4 comentarios sobre “Huxley tenía razón…

  1. Orwell y Huxley no son comparables. Las utopías de Orwell eran metáforas del funcionamiento de los regímenes totalitarios del siglo XX, tanto comunistas como fascistas, con una burocracia y un aparato policial que controlaban todos los aspectos de la vida privada de las personas. Huxley construyó un relato muy diferente que alertaba sobre la decadencia que acecha a las sociedades opulentas, cuando se vuelven acomodaticias y fácilmente manipulables. Organizaciones políticas muy poderosas han decaído por esta causa (recordemos el Imperio Romano), por lo que predicción de Huxley es poco más que una proyección hacia el futuro de algo que ya ha sucedido otras veces en el pasado. Orwell, en cambio, no era un visionario sino un activista político. Sus ficciones nos hablan de procesos históricos contemporaneos y muy reales, que se estaban produciendo en Europa y amenazaban con extenderse por todo el mundo. Hoy quedan pocos vestigios de estas tiranías militares al estilo de Corea del Norte.

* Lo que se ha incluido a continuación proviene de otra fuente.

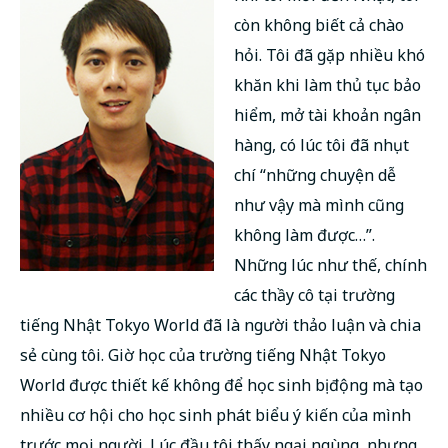
còn không biết cả chào
hỏi. Tôi đã gặp nhiều khó
khăn khi làm thủ tục bảo
hiểm, mở tài khoản ngân
hàng, có lúc tôi đã nhụt
chí “những chuyện dễ
như vậy mà mình cũng
không làm được…”.
Những lúc như thế, chính
các thầy cô tại trường
tiếng Nhật Tokyo World đã là người thảo luận và chia
sẻ cùng tôi. Giờ học của trường tiếng Nhật Tokyo
World được thiết kế không để học sinh bị động mà tạo
nhiều cơ hội cho học sinh phát biểu ý kiến của mình
trước mọi người. Lúc đầu tôi thấy ngại ngùng, nhưng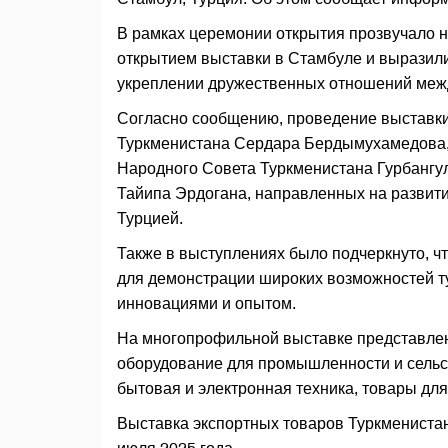
В рамках церемонии открытия прозвучало 
открытием выставки в Стамбуле и выразили
укреплении дружественных отношений меж
Согласно сообщению, проведение выставки
Туркменистана Сердара Бердымухамедова, 
Народного Совета Туркменистана Гурбангу
Тайипа Эрдогана, направленных на развит
Турцией.
Также в выступлениях было подчеркнуто, 
для демонстрации широких возможностей т
инновациями и опытом.
На многопрофильной выставке представле
оборудование для промышленности и сельск
бытовая и электронная техника, товары для 
Выставка экспортных товаров Туркменистана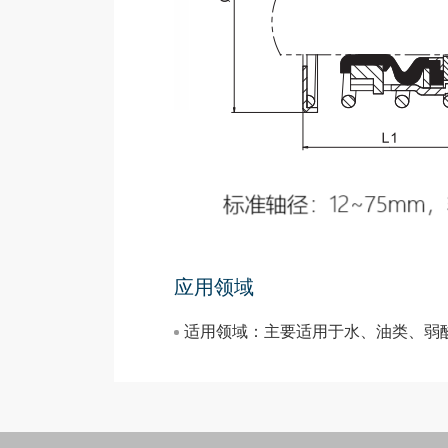
应用领域
适用领域：主要适用于水、油类、弱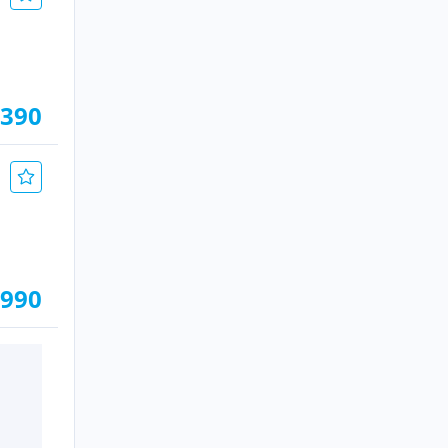
.390
.990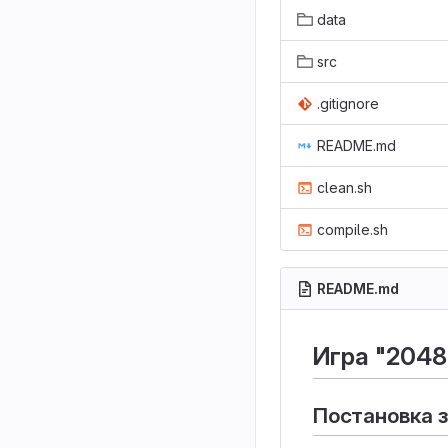
data
src
.gitignore
README.md
clean.sh
compile.sh
README.md
Игра "2048
Постановка 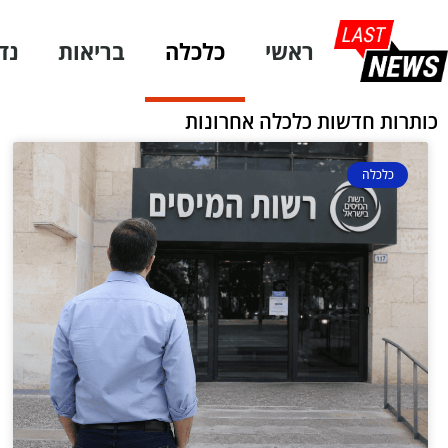
ראשי
כלכלה
בריאות
נד
כותרות חדשות כלכלה אחרונות
כלכלה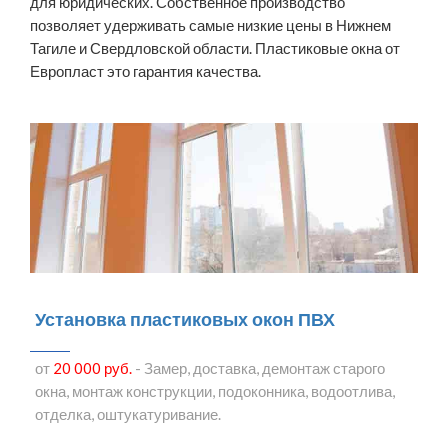
для юридических. Собственное производство
позволяет удерживать самые низкие цены в Нижнем
Тагиле и Свердловской области. Пластиковые окна от
Европласт это гарантия качества.
Установка пластиковых окон ПВХ
от
20 000 руб.
- Замер, доставка, демонтаж старого
окна, монтаж конструкции, подоконника, водоотлива,
отделка, оштукатуривание.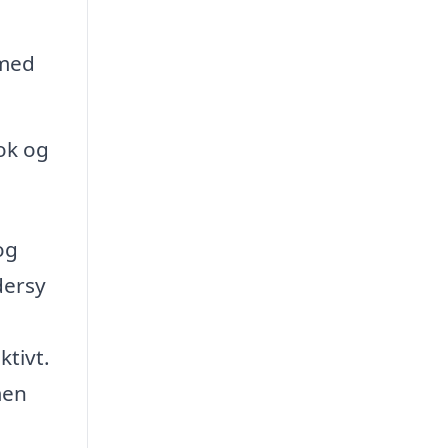
rmed
ok og
og
dersy
ktivt.
men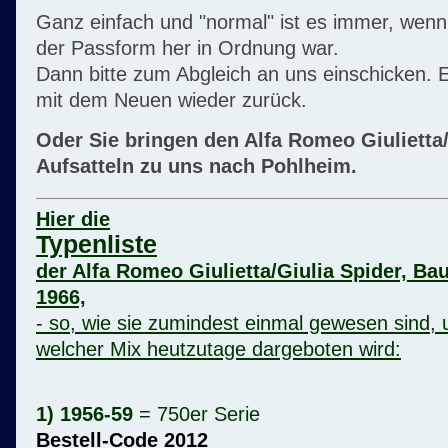
Ganz einfach und "normal" ist es immer, wenn
der Passform her in Ordnung war.
Dann bitte zum Abgleich an uns einschicken
mit dem Neuen wieder zurück.
Oder Sie bringen den Alfa Romeo Giulietta
Aufsatteln zu uns nach Pohlheim.
Hier die
Typenliste
der Alfa Romeo Giulietta/Giulia Spider, Bau
1966,
- so, wie sie zumindest einmal gewesen sind,
welcher Mix heutzutage dargeboten wird:
1) 1956-59
= 750er Serie
Bestell-Code 2012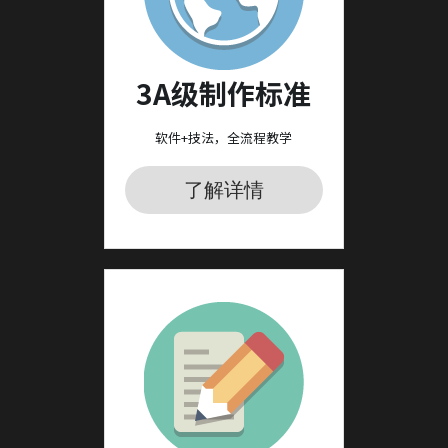
3A级制作标准
软件+技法，全流程教学
了解详情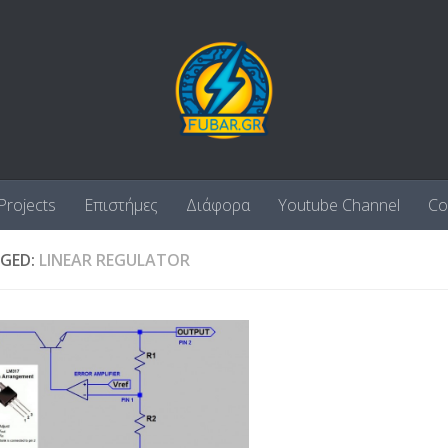
Projects
Επιστήμες
Διάφορα
Youtube Channel
Co
GED:
LINEAR REGULATOR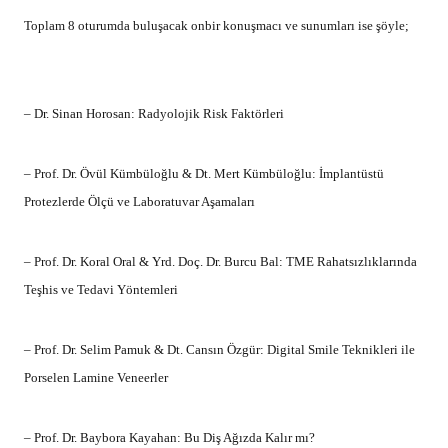
Toplam 8 oturumda buluşacak onbir konuşmacı ve sunumları ise şöyle;
– Dr. Sinan Horosan: Radyolojik Risk Faktörleri
– Prof. Dr. Övül Kümbüloğlu & Dt. Mert Kümbüloğlu: İmplantüstü
Protezlerde Ölçü ve Laboratuvar Aşamaları
– Prof. Dr. Koral Oral & Yrd. Doç. Dr. Burcu Bal: TME Rahatsızlıklarında
Teşhis ve Tedavi Yöntemleri
– Prof. Dr. Selim Pamuk & Dt. Cansın Özgür: Digital Smile Teknikleri ile
Porselen Lamine Veneerler
– Prof. Dr. Baybora Kayahan: Bu Diş Ağızda Kalır mı?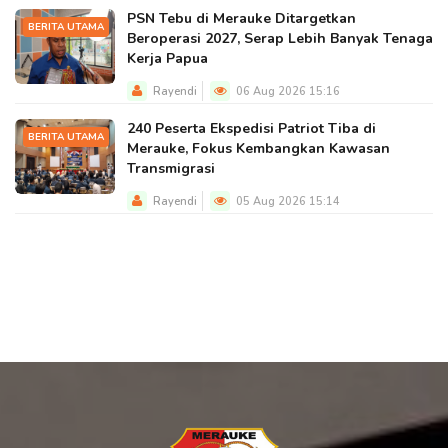
PSN Tebu di Merauke Ditargetkan
BERITA UTAMA
Beroperasi 2027, Serap Lebih Banyak Tenaga
Kerja Papua
Rayendi
06 Aug 2026 15:16
240 Peserta Ekspedisi Patriot Tiba di
BERITA UTAMA
Merauke, Fokus Kembangkan Kawasan
Transmigrasi
Rayendi
05 Aug 2026 15:14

  2. No pretendía trazar una analogía entre Huxley y Orwell, sin embargo sí que quise dejar patente el contraste entre dos visiones distópicas tremendamente populares.

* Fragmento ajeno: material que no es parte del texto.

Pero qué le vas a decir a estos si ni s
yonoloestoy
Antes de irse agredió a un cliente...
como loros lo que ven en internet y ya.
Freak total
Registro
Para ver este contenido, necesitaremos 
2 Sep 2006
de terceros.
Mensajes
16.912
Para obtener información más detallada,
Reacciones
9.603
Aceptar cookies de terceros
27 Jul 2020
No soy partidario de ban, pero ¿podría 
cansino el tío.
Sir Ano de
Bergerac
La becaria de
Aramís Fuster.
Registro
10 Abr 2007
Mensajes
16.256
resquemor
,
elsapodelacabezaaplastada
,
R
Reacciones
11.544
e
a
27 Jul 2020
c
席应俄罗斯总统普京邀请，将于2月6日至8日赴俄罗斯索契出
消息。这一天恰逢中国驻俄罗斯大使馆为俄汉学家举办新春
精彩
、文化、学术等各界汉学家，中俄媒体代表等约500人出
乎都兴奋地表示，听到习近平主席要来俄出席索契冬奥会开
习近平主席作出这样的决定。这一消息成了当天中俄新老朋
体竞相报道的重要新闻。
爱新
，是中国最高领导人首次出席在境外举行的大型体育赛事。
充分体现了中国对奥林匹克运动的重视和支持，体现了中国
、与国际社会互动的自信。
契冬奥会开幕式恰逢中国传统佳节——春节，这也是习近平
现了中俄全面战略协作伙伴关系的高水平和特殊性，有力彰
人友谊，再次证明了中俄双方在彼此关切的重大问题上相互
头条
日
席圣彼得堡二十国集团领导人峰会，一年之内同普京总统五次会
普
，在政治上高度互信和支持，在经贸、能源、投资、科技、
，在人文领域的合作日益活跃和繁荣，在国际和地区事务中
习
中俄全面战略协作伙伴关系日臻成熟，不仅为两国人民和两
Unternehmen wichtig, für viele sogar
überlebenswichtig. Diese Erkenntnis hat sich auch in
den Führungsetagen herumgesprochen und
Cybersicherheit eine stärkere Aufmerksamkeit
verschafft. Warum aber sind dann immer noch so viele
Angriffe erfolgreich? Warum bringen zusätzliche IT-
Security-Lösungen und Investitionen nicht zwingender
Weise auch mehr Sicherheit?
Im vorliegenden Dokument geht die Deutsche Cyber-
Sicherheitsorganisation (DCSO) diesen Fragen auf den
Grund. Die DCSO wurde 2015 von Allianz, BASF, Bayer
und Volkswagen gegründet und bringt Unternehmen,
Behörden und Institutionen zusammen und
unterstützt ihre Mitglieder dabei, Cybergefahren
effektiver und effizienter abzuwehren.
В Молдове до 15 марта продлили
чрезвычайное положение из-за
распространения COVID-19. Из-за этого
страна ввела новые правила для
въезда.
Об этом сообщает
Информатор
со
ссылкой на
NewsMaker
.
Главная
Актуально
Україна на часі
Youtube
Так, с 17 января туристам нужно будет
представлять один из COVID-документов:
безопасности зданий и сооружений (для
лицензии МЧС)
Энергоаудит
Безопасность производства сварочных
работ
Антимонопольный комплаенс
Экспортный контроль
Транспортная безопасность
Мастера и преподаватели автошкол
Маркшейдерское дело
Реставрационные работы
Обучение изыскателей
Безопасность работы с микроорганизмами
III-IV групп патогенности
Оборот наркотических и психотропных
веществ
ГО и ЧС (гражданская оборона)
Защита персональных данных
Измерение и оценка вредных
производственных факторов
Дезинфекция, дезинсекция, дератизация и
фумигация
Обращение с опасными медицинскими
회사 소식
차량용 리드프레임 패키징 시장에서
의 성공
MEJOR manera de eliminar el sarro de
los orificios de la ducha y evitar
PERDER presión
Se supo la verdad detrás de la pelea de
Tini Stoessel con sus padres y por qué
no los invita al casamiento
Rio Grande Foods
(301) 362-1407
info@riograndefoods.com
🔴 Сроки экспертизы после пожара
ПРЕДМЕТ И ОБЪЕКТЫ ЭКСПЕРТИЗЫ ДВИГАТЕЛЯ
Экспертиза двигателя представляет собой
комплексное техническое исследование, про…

    Como bien dices, sus obras hay que entenderlas en el contexto político y social en el que nacen. Sin embargo sigo pensando en la extraordinaria capacidad de Huxley para describir la ironía que se oculta detrás del ‘what we love will ruin us’; una ironía que él supo captar en una incipiente sociedad del bienestar y que no sólo se ha ido consolidando sino que, hoy en día, está íntimamente relacionada con la mayoría de problemas que afligen a nuestra sociedad (la consabida crisis económica, por ejemplo).

    El modelo socio-económico depredador (y sus decadencias recurrentes) quizá sea tan viejo como la especie pero su sublimación en forma de consumo como motor económico hay que buscarlo en los cambios industriales que Huxley vivió en los 20 y 30. El mérito que le otorgo al autor es el ejercicio de elucubración de hacia dónde podría conducir todo aquello.

    Por cierto, no creo que Corea del Norte sea el único vestigio de tiranía Orwelliana; abriendo un poco la mano podemos encontrar esa paranoia belicista y controladora en estados teocráticos – como Irán – o incluso, salvando las distancias, en democracias asimétricas como Israel.

    Muchas gracias por el comentario y por abrir un debate tan interesante!

    1. Sí, mencioné Corea por ser quizá el ejemplo más claro, aunque por supuesto también tenía en mente otros casos como los que indicas. En menor medida, la manipulación de la información (y de la historia) que practican prácticamente todos los gobiernos del planeta, incluídos los de ámbito regional y local, tienen mucho que ver con la parábola orwelliana, por lo que su obra es plenamente vigente en ese sentido. “1984” describe perfectamente el poder que puede obtenerse mediante un control absoluto de la información. China sabe lo que hace cuando pone barreras a Internet, mientras que los estados democráticos dedican cuantiosos recursos al mantenimiento de medios de comunicación afines al gobierno, agencias, asesores de imagen, equipos de prensa, etc., con el fin de ganar la batalla mediática.

      Volviendo a Huxley, creo que no se debe ignorar la influencia que tiene en su pensamiento la experiencia mística y los efectos de las drogas. Ello explica que en su caso concibiera una sociedad en la que el dominio político se pudiera ejercer mediante la administración de fármacos, convenientemente preparados para satisfacer las emociones primarias. Supuestamente, el bienestar físico inducido por las drogas (y reforzado por el adoctrinamiento oficial) sería suficiente para anular la conciencia, el sentido crítico, toda aspiración individual de superación, cualquier tentación de cuestionar el orden establecido.

      Ambos puntos de vista no son incompatibles. El dominio puede ejercerse tanto mediante el control de la información como a través de la satisfación de los instintos, y es posible que ambos fenómenos sucedan simultáneamente. Creo que las dos utopías se complementan a la perfección y son capaces de revelar aspectos importantes y profundos de la realidad.